Banana is correctly referred to as Kalpataru, a name that refers to an ancient fruit that is grown all over the world.
With an annual output of 24.8 million tonnes, India is the world’s top banana grower, followed by China, the Philippines, Ecuador, and Brazil. India is responsible for 22% of global banana production. Banana fibre production gives employment to thousands of poor people in India, in addition to generating textiles.
Bananas are harvested two to four times a year, and the stems are often removed and discarded. Banana fibre is also used in the pulp sector as a replacement. With so many positive attributes, this fibre is gaining appeal in the fashion sector, with several well-known clothing lines and fashion designers adopting banana-based fabric. In comparison to other synthetic fibres, the fibre is also eco-friendly and biodegradable.
Please give me more: Uses and demand of banana fibre.
It is possible to use every component of the banana plant. Banana leaves are used as bio-plates to serve meals, and the fruit and spadix are edible. The central section of the stem, which is also edible, is used to make medicine. Banana fibre is not a discovery, but it is certainly unusual. This plant has long been a source of high-quality textiles.
Banana fibre had limited use in the past. Mats, ropes, and various composite goods were the most common uses. However, banana fibres have become more widely used in garments, paper, footwear, purses, and home furnishings as consumer awareness of the value of sustainable products has grown.

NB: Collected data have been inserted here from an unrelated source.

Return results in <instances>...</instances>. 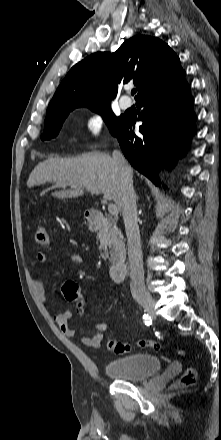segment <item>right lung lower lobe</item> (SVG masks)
<instances>
[{
  "mask_svg": "<svg viewBox=\"0 0 221 440\" xmlns=\"http://www.w3.org/2000/svg\"><path fill=\"white\" fill-rule=\"evenodd\" d=\"M194 99L185 79L159 93L137 101L143 107L138 120L143 122L138 137L132 132L131 118L125 117L113 134L125 157L139 172L158 185L160 162L167 159L173 167L179 156L185 155L195 133Z\"/></svg>",
  "mask_w": 221,
  "mask_h": 440,
  "instance_id": "1",
  "label": "right lung lower lobe"
}]
</instances>
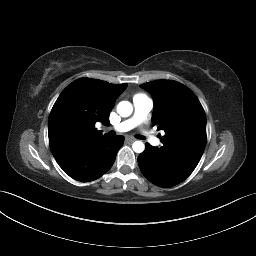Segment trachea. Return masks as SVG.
<instances>
[{
    "label": "trachea",
    "mask_w": 256,
    "mask_h": 256,
    "mask_svg": "<svg viewBox=\"0 0 256 256\" xmlns=\"http://www.w3.org/2000/svg\"><path fill=\"white\" fill-rule=\"evenodd\" d=\"M111 136L115 135L112 131L109 133ZM138 139L144 140V137L142 135L137 136Z\"/></svg>",
    "instance_id": "trachea-1"
}]
</instances>
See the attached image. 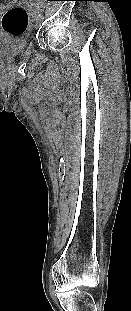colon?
Returning <instances> with one entry per match:
<instances>
[{"label":"colon","mask_w":131,"mask_h":311,"mask_svg":"<svg viewBox=\"0 0 131 311\" xmlns=\"http://www.w3.org/2000/svg\"><path fill=\"white\" fill-rule=\"evenodd\" d=\"M1 26L4 32L11 35H21L28 27V14L21 7H14L8 10L1 19Z\"/></svg>","instance_id":"1"}]
</instances>
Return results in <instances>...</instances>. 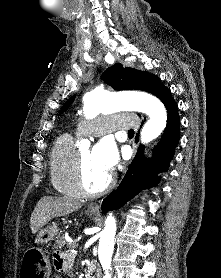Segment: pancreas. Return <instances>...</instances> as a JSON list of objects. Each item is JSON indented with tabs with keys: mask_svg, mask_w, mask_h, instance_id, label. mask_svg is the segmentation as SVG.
Masks as SVG:
<instances>
[{
	"mask_svg": "<svg viewBox=\"0 0 221 278\" xmlns=\"http://www.w3.org/2000/svg\"><path fill=\"white\" fill-rule=\"evenodd\" d=\"M65 244H66L67 247H69V248H70V247H74L73 244L67 243L64 237H59V238L56 239V247L61 248V247H63Z\"/></svg>",
	"mask_w": 221,
	"mask_h": 278,
	"instance_id": "1",
	"label": "pancreas"
}]
</instances>
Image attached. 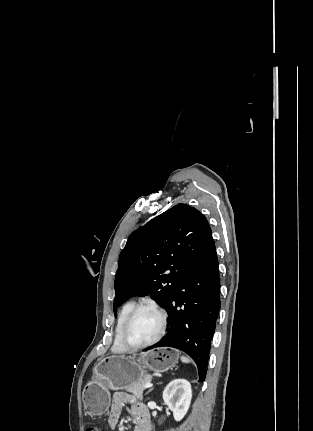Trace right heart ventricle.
Wrapping results in <instances>:
<instances>
[{
  "mask_svg": "<svg viewBox=\"0 0 313 431\" xmlns=\"http://www.w3.org/2000/svg\"><path fill=\"white\" fill-rule=\"evenodd\" d=\"M136 303L134 301L125 302L119 310L117 321L114 331V340L112 344V351L115 353H122L127 351V349L122 345L120 340L121 329L130 311L135 307Z\"/></svg>",
  "mask_w": 313,
  "mask_h": 431,
  "instance_id": "right-heart-ventricle-1",
  "label": "right heart ventricle"
}]
</instances>
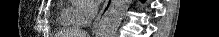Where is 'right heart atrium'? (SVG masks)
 Instances as JSON below:
<instances>
[{
	"label": "right heart atrium",
	"mask_w": 219,
	"mask_h": 37,
	"mask_svg": "<svg viewBox=\"0 0 219 37\" xmlns=\"http://www.w3.org/2000/svg\"><path fill=\"white\" fill-rule=\"evenodd\" d=\"M75 18L80 23H87L93 19L96 13V3L92 0H75Z\"/></svg>",
	"instance_id": "right-heart-atrium-1"
}]
</instances>
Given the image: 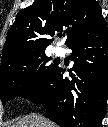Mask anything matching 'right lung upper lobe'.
I'll return each mask as SVG.
<instances>
[{
	"label": "right lung upper lobe",
	"instance_id": "cb5924a9",
	"mask_svg": "<svg viewBox=\"0 0 108 127\" xmlns=\"http://www.w3.org/2000/svg\"><path fill=\"white\" fill-rule=\"evenodd\" d=\"M96 0H36L19 11L3 47L1 65L45 53L53 36L64 30L65 44L102 18Z\"/></svg>",
	"mask_w": 108,
	"mask_h": 127
}]
</instances>
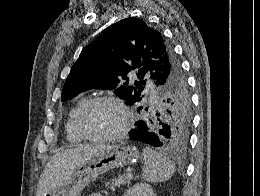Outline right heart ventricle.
Masks as SVG:
<instances>
[{"label":"right heart ventricle","instance_id":"e07e8e85","mask_svg":"<svg viewBox=\"0 0 260 196\" xmlns=\"http://www.w3.org/2000/svg\"><path fill=\"white\" fill-rule=\"evenodd\" d=\"M86 101H87L86 98H82L75 104V106L72 108V110L69 113L65 125L66 139L72 144H78L84 141L83 136L79 133V131L76 128L75 118H76L77 111Z\"/></svg>","mask_w":260,"mask_h":196}]
</instances>
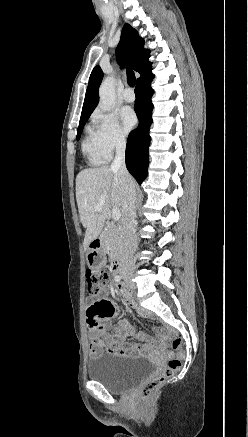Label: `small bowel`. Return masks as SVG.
<instances>
[{
    "instance_id": "obj_1",
    "label": "small bowel",
    "mask_w": 248,
    "mask_h": 437,
    "mask_svg": "<svg viewBox=\"0 0 248 437\" xmlns=\"http://www.w3.org/2000/svg\"><path fill=\"white\" fill-rule=\"evenodd\" d=\"M117 290L125 300H129V292L123 285L119 284ZM86 308L87 326L91 332L89 338L90 357H97L103 352L126 356L142 355L156 350L157 345L154 341L150 340L144 333L137 332L125 320H120L112 326L113 334L108 331L105 323L109 322L116 311L113 299L109 298L108 291L87 294ZM140 314L143 313L140 312ZM127 337L147 341V344L142 346L138 343H128L126 342ZM164 340V335H161V341L164 342Z\"/></svg>"
}]
</instances>
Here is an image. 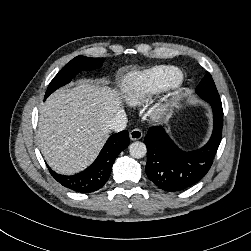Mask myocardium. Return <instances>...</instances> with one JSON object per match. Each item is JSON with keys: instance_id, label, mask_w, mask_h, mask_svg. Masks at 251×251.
Wrapping results in <instances>:
<instances>
[{"instance_id": "f54148a6", "label": "myocardium", "mask_w": 251, "mask_h": 251, "mask_svg": "<svg viewBox=\"0 0 251 251\" xmlns=\"http://www.w3.org/2000/svg\"><path fill=\"white\" fill-rule=\"evenodd\" d=\"M179 100L178 92H173L168 95L162 102L156 104L152 109L154 118H162L167 116L176 107Z\"/></svg>"}]
</instances>
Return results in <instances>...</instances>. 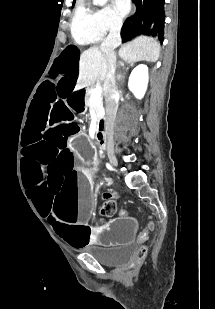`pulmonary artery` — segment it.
I'll return each mask as SVG.
<instances>
[{"instance_id": "1", "label": "pulmonary artery", "mask_w": 215, "mask_h": 309, "mask_svg": "<svg viewBox=\"0 0 215 309\" xmlns=\"http://www.w3.org/2000/svg\"><path fill=\"white\" fill-rule=\"evenodd\" d=\"M79 7L80 8H85L86 7V2L85 1H80L79 2ZM79 14H82V11H79Z\"/></svg>"}]
</instances>
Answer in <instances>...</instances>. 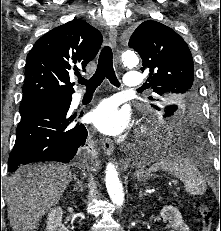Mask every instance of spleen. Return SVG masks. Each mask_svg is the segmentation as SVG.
<instances>
[{"instance_id": "3e777b00", "label": "spleen", "mask_w": 221, "mask_h": 231, "mask_svg": "<svg viewBox=\"0 0 221 231\" xmlns=\"http://www.w3.org/2000/svg\"><path fill=\"white\" fill-rule=\"evenodd\" d=\"M166 171L184 182L185 190L191 195H203L207 186L195 161L189 158L164 157L153 164L150 172Z\"/></svg>"}]
</instances>
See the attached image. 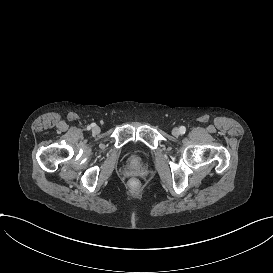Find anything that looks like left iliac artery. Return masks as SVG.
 I'll list each match as a JSON object with an SVG mask.
<instances>
[{
  "mask_svg": "<svg viewBox=\"0 0 273 273\" xmlns=\"http://www.w3.org/2000/svg\"><path fill=\"white\" fill-rule=\"evenodd\" d=\"M180 131H181V134H184L185 131H186V128H185L184 126H181V127H180Z\"/></svg>",
  "mask_w": 273,
  "mask_h": 273,
  "instance_id": "44dca946",
  "label": "left iliac artery"
}]
</instances>
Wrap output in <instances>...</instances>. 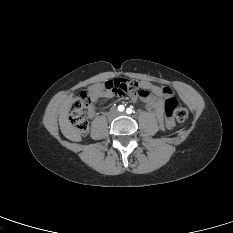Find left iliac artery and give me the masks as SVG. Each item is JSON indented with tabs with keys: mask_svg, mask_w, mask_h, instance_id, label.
<instances>
[{
	"mask_svg": "<svg viewBox=\"0 0 233 233\" xmlns=\"http://www.w3.org/2000/svg\"><path fill=\"white\" fill-rule=\"evenodd\" d=\"M126 113H127V114H131V113H132V109H131V108H127V109H126Z\"/></svg>",
	"mask_w": 233,
	"mask_h": 233,
	"instance_id": "44dca946",
	"label": "left iliac artery"
}]
</instances>
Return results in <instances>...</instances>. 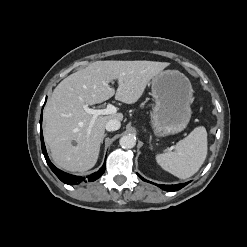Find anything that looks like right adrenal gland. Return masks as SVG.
Listing matches in <instances>:
<instances>
[{
  "instance_id": "obj_1",
  "label": "right adrenal gland",
  "mask_w": 247,
  "mask_h": 247,
  "mask_svg": "<svg viewBox=\"0 0 247 247\" xmlns=\"http://www.w3.org/2000/svg\"><path fill=\"white\" fill-rule=\"evenodd\" d=\"M106 135H107V134H104V136H103V138H102V140H101V144H103V140H104V138L106 137Z\"/></svg>"
}]
</instances>
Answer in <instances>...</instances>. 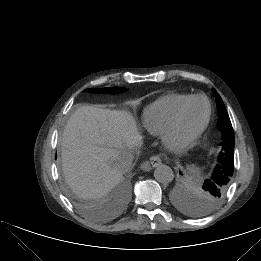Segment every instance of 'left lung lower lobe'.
<instances>
[{
	"instance_id": "obj_1",
	"label": "left lung lower lobe",
	"mask_w": 261,
	"mask_h": 261,
	"mask_svg": "<svg viewBox=\"0 0 261 261\" xmlns=\"http://www.w3.org/2000/svg\"><path fill=\"white\" fill-rule=\"evenodd\" d=\"M220 163H221V166L222 167H224V169L228 172V173H230V174H232L233 175V171H234V164H233V162H231V161H225L223 158H221L220 157V161H219Z\"/></svg>"
}]
</instances>
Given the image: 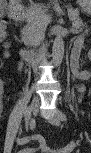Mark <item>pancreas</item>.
<instances>
[{"label": "pancreas", "mask_w": 91, "mask_h": 153, "mask_svg": "<svg viewBox=\"0 0 91 153\" xmlns=\"http://www.w3.org/2000/svg\"><path fill=\"white\" fill-rule=\"evenodd\" d=\"M48 7L35 6L26 16V27L22 30V41L26 45H35L41 34L44 33V22L46 17V10ZM70 20L73 23L74 30L82 29L83 22L78 17V12L68 10ZM42 39V37H40Z\"/></svg>", "instance_id": "pancreas-1"}]
</instances>
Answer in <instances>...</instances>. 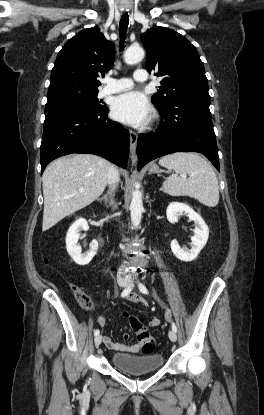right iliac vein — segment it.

The banana plant, which is widespread in hot tropical climates, develops quickly and easily without herbicides or pesticides. Banana plants of all varieties are high in fibre. After the banana fruit is picked, the fibres are extracted from the stem of the banana plant. Curtains, bags, cushion coverings, and neckties are all made from banana fibre. Banana silk fibre carpets are hand-knotted in Nepal using bleached and dried banana fibres. These rugs are well-known around the world.
Banana fibre is currently frequently used as a mixing element in the textile industry. There is a significant demand for it in countries such as the United States of America, Malaysia, Korea, the European Union, and the Philippines. The Yen, Japan’s money, is constructed of banana fibre. As a result, exporting banana fibre will generate significant foreign cash for India. There must be proper cooperation with manufacturing units and exporting countries, and there is little question that this industry will revolutionise.
Wearing bananas? What banana fabric is like
Banana fabric is a lovely, cruelty-free textile with a natural sheen that resembles real silk and is an excellent choice for a sustainable and environmentally friendly cloth. Because the quality of the fibre inside the stem varies, it can be utilised to make a variety of fabrics. The stem’s interior threads are exceedingly fine and smooth, with a natural gloss. They’re used to make the softest fabrics, such as kimonos and saris.
Because the outside strands are coarse, they can be used to weave baskets and make handbags. Banana fibre is very good at absorbing moisture. The water is soon absorbed and discharged. A shirt made of banana fabric is quite pleasant in the heat due to its high water absorption quality.
It’s tough to envision the banana stem having silk-like softness and suppleness. Banana fibres, on the other hand, are simple to process and turn into a silk-like fabric. As a result of its shine, affordability, and eco-friendliness, the banana fabric is preferred by many designers and producers. The banana fabric is one of the few textiles in the textile industry that can be utilised for fire protection garments while still being created at a reasonable cost.
Getting it going: Banana fibre extraction
Previously, banana fibre was removed through a laborious and time-consuming manual method. The thread is separated by scraping the stem covering with a metal scraper.
With the invention of the banana fibre separation machine, the traditional banana fibre method is set to alter. One of the machine’s most intriguing aspects is that it produces silk-like fibres from agricultural waste from banana harvest. The handicraft and textile industries benefit greatly from these fibres. Thanks to the breakthrough, what was once considered agricultural trash is now utilised to manufacture high-quality silk-like fibre yarn.
The eco-friendly fabric of the future
The banana-fibre fabric has the potential to be the next big thing in green fashion. According to the experts, if the cloth is mass-produced, it can be less expensive than cotton and linen. Fabrics manufactured from these fibres have a high sheen, are lightweight, absorb moisture quickly, and have a linen-like appearance. It can be used as an eco-friendly substitute for a variety of popular materials.
Eco-friendly materials and sustainable fashion consider the social and environmental consequences of textile production, including carbon footprints. The goal of an eco-friendly manner is to find a way for humans to utilise natural resources without causing harm to the environment.